## TASK DETAILS
Which lines in the data below contain the word "chilometri"? Copy each of them.

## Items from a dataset
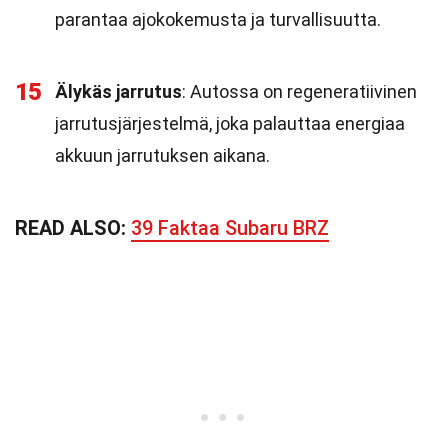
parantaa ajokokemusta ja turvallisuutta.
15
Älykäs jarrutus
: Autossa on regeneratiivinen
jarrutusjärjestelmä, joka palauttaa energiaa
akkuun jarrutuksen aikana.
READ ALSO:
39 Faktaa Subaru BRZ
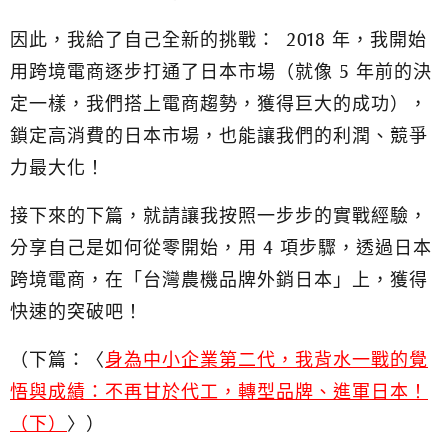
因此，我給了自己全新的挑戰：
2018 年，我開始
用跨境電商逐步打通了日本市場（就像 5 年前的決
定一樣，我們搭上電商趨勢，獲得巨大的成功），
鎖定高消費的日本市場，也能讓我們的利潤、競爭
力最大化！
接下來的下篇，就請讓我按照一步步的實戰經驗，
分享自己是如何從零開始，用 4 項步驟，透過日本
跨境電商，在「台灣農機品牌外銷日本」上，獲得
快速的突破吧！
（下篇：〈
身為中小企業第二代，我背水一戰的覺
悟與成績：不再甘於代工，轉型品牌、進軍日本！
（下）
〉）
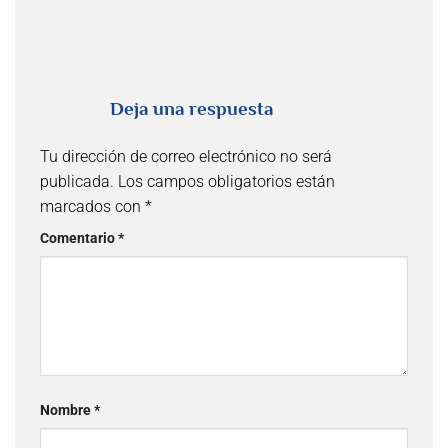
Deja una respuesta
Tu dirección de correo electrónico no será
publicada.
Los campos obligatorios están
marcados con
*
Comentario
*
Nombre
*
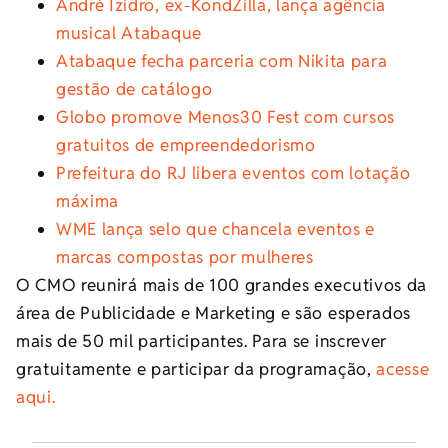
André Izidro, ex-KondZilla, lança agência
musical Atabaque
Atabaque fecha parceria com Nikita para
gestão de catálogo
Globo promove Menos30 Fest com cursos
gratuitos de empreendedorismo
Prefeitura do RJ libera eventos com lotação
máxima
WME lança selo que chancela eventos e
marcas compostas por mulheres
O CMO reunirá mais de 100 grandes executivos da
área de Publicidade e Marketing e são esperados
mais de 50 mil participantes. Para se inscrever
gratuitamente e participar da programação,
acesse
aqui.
* * *
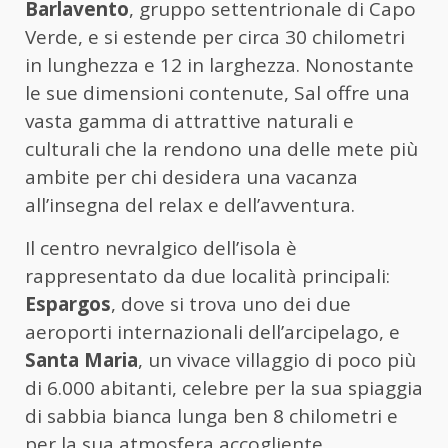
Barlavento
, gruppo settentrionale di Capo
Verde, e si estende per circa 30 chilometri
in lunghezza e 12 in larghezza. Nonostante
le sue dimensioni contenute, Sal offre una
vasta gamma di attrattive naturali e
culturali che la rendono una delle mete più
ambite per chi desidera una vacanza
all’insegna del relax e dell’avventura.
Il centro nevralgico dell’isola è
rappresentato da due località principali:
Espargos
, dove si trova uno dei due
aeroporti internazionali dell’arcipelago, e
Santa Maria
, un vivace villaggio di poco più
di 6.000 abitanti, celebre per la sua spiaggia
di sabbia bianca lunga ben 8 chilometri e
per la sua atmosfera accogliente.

## EXERCISE RESULT
Verde, e si estende per circa 30 chilometri
di sabbia bianca lunga ben 8 chilometri e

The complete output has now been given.